Hobbs & Shaw Presents Hobbs & Shaw

An Awkward, Overblown, Ice-Cold Can of Cheesy Whoop-Ass

Dwayne “the Rock” Johnson lassoes a helicopter. Jason Statham navigates a million-dollar McLaren sports car under two divergent 18-wheelers. Vanessa Kirby twirls through the air and uses her thighs to scissor-headlock adversaries with aplomb. A collapsing nuclear reactor buries Idris Elba, who walks away without a scratch.


FAST & FURIOUS PRESENTS: HOBBS & SHAW ★★ (2/5 stars)
Directed by: David Leitch
Written by: Chris Morgan, Drew Pearce
Starring: Dwayne Johnson, Jason Statham, Idris Elba, Vanessa Kirby, Helen Mirren
Running time: 135 min


 

If a movie has no internal logic, is it still a movie? A kinetic exercise in thrill-ride set pieces that makes coherent narrative expendable and renders basic physics irrelevant, Fast and Furious Presents: Hobbs & Shaw is as awkward, overblown and unwieldy as its title. Don’t expect a movie. This is franchise fodder at its most automated. It’s an item on a menu. It’s fast casual.

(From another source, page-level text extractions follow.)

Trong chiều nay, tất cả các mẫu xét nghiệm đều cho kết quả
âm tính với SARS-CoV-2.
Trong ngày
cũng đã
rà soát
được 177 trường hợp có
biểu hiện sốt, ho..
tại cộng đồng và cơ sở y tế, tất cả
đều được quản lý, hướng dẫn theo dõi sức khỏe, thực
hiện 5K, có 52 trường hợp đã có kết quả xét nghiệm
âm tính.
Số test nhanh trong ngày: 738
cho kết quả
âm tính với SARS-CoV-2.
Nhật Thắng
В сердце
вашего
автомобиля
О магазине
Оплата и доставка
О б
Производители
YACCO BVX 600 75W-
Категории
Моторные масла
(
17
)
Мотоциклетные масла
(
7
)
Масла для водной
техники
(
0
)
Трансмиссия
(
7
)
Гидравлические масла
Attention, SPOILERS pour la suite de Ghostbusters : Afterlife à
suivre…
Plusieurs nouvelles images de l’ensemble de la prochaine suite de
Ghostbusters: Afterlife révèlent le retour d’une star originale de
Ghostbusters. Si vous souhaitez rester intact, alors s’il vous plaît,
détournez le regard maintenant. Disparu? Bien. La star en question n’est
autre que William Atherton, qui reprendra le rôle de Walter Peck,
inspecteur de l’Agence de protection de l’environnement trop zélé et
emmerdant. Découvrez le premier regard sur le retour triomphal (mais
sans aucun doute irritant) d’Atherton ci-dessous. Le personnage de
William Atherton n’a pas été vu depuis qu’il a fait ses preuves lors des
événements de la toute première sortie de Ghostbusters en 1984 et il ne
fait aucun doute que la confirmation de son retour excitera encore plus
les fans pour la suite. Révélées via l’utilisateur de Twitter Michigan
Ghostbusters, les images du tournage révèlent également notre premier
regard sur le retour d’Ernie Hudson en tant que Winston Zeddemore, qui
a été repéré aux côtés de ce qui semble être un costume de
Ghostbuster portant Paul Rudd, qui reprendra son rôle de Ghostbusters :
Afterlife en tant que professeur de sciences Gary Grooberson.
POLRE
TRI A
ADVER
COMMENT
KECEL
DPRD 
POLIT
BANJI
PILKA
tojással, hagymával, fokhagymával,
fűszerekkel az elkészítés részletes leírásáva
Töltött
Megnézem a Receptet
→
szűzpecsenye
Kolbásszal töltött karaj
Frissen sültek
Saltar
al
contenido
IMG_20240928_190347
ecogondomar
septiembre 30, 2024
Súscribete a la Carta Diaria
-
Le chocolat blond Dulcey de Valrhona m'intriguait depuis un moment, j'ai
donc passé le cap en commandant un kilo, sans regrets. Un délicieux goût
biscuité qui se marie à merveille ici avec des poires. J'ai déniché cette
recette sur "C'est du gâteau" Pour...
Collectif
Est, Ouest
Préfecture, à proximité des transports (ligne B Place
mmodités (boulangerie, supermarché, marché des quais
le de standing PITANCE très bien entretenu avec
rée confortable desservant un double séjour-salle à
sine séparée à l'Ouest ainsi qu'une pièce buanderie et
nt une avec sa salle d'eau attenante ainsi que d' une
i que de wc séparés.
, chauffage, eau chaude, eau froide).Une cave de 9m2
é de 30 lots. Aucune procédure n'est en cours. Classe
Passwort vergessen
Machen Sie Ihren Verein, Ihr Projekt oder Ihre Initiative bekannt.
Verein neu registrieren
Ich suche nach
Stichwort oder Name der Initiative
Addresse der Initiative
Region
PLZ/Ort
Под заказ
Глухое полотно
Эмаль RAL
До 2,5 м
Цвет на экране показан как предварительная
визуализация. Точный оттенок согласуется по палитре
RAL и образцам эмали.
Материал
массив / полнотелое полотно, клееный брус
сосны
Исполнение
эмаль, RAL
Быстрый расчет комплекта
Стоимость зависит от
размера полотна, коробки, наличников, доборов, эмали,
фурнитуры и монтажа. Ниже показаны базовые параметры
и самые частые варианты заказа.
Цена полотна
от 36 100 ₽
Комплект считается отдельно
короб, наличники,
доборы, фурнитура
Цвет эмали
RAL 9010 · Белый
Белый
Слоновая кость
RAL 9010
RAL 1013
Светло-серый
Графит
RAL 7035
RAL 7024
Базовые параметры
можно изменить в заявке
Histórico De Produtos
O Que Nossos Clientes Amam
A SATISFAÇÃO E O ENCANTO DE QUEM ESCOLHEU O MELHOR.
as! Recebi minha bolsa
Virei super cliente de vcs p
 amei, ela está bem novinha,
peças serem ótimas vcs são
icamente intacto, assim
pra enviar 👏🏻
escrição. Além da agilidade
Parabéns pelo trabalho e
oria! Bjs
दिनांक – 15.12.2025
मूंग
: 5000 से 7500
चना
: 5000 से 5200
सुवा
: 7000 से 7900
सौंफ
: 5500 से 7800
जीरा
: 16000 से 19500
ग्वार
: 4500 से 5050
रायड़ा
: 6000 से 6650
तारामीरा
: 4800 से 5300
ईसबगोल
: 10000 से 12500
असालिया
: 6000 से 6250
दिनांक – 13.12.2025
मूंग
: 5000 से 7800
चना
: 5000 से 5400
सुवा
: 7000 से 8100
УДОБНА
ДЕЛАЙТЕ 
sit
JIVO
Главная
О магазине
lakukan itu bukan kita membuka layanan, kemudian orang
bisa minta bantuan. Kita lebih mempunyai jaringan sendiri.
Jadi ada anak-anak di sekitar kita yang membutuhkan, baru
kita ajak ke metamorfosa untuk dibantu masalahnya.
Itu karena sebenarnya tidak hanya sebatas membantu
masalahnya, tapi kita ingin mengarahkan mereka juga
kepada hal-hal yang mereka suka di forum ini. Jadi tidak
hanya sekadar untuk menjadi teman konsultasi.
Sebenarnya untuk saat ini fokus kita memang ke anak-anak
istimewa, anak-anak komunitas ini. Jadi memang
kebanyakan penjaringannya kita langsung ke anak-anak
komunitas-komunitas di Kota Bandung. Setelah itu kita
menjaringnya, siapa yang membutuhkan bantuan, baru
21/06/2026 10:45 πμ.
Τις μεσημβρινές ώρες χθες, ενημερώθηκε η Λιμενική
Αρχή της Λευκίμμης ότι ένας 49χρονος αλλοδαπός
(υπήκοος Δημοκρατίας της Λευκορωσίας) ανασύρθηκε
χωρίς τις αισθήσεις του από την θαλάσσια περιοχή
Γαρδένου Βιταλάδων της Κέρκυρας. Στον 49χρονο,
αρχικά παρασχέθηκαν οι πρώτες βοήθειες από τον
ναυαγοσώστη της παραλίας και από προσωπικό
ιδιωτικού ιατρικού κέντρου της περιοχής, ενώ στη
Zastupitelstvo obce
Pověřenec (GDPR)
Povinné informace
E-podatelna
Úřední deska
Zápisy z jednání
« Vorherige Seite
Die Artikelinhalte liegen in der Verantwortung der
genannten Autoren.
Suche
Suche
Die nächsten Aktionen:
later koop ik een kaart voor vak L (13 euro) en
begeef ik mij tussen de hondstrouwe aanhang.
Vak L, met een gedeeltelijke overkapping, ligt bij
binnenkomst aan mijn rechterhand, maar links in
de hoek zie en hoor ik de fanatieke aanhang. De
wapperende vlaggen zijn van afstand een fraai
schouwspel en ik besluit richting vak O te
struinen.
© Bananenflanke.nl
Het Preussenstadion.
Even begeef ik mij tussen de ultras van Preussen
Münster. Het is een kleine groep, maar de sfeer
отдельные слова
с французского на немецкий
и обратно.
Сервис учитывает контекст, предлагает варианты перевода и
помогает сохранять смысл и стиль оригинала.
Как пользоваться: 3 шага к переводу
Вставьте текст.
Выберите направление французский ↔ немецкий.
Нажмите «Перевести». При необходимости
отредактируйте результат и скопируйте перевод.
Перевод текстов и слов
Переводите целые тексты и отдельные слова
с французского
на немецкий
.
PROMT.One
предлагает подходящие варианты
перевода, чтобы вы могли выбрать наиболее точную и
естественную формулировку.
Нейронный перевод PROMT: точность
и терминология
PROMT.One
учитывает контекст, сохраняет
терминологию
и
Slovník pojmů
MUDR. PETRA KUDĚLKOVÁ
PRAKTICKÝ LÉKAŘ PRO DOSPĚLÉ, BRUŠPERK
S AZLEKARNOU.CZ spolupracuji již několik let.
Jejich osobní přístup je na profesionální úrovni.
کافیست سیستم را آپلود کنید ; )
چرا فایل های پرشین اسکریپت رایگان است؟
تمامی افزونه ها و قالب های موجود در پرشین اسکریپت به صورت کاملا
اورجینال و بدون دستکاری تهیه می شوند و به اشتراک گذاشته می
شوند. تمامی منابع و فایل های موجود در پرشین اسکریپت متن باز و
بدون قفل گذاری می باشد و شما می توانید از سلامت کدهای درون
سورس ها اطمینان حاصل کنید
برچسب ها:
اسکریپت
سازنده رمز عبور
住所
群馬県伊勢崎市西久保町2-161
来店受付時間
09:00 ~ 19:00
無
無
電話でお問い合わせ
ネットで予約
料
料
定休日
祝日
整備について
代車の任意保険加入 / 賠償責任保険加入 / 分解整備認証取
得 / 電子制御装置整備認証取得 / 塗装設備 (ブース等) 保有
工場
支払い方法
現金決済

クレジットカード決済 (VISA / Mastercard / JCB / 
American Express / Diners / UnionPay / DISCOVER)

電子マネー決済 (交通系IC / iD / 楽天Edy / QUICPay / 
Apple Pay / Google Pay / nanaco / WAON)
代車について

Some will find it perfectly watchable. Mileage may vary. Hobbs is the jacked-up, down-to-earth Angeleno supercop, a self-described “ice-cold can of whoop-ass.” Shaw is the wealthy Londoner thug who calls himself a “champagne problem.” They butt heads when they have to team up. There are muscle men in muscle cars, suave brits in tuxedos, an unreasonably indestructible cyborg, and people spouting Spy-Kids-level smart-dumb phrases like “dark web chatter,” “off the grid,” and “engage drones!” Because cool and tech.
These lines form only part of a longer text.